Wie lässt sich das Rentensystem stabilisieren, ohne an anderer Stelle neue Krisen zu verschärfen? Wenn Demografie, Automatisierung und KI den Faktor Arbeit unter Druck setzen, wird es riskant, die soziale Sicherung fast ausschließlich an Erwerbsarbeit zu koppeln. Zugleich fehlt bislang ein wirksamer Hebel, um den Ressourcenverbrauch spürbar zu senken. Beides zusammenzudenken könnte einen Ausweg eröffnen: eine schrittweise Verlagerung der Abgabenlast von der Arbeit auf den Energieverbrauch.
Erinnerung an eine der sinnvollsten Reformen
In den 1990er-Jahren wurde das Bild vom fehlgesteuerten Tanker Marktwirtschaft geprägt: Zwei Drittel aller Steuern und Abgaben in Deutschland wurden vom Faktor Arbeit getragen. Steuern auf Energie- und Umweltverbrauch lagen dagegen fast bei Null. Das Ergebnis war das Wachstum von Arbeitslosigkeit und Energieverbrauch.
Im Zuge einer Ökosozialen Steuerreform sollte die Steuerlast vom Faktor Arbeit zum Faktor Energie- und Ressourcenverbrauch umverteilt werden.
Politisch durchgesetzt hat sich jedoch die Agenda 2010. Statt Umsteuerung lautete die Devise „Ballast abwerfen, damit der Tanker wieder Fahrt gewinnen kann“.
Notwendigkeit einer Neujustierung
Die lange Konjunkturphase hat das Bild verändert. Statt Massenarbeitslosigkeit klagt die Wirtschaft über den Mangel an Fach- und Arbeitskräften in fast allen Branchen.
Inzwischen schlägt das Pendel zurück. Die Industrie baut massiv Arbeitsplätze ab. Die Ursachen sind bekannt: eine schwache Konjunktur, überbordende Bürokratie, die steigenden Sozialabgaben. Hinzu kommen die Auswirkungen der Einführung von KI.
Die Unternehmen reagieren mit Abwanderung – oder mit einer verstärkten Automatisierung. In Verbindung mit der KI-Revolution werden „dark factories“ – vollautomatische Fabriken, die rund um die Uhr tendenziell ohne menschliche Arbeitskräfte arbeiten – zum neuen Zukunftsmodell.

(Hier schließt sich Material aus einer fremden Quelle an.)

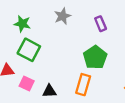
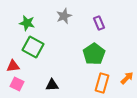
pink square: (27, 83) -> (17, 84), moved
orange rectangle: (83, 85) -> (102, 83), moved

Dazu kommt die demografische Krise: Immer weniger Erwerbstätige müssen für eine steigende Zahl von Rentnern aufkommen. Das Rententhema wird zu einem Gerechtigkeitsproblem, welches für viele junge Wähler noch vor der Klimakrise rangiert.
Kapitalmarkt oder Steuerfinanzierung?
Um das absehbare Loch in der Rentenkasse zu schließen, ist der Aufbau eines Kapitalstocks geplant. Auf dem Kapitalmarkt angelegte Mittel sollen Erträge erwirtschaften, die in die Rentenkasse fließen. So sollen steigende Beitragssätze gebremst und das Rentenniveau stabilisiert werden.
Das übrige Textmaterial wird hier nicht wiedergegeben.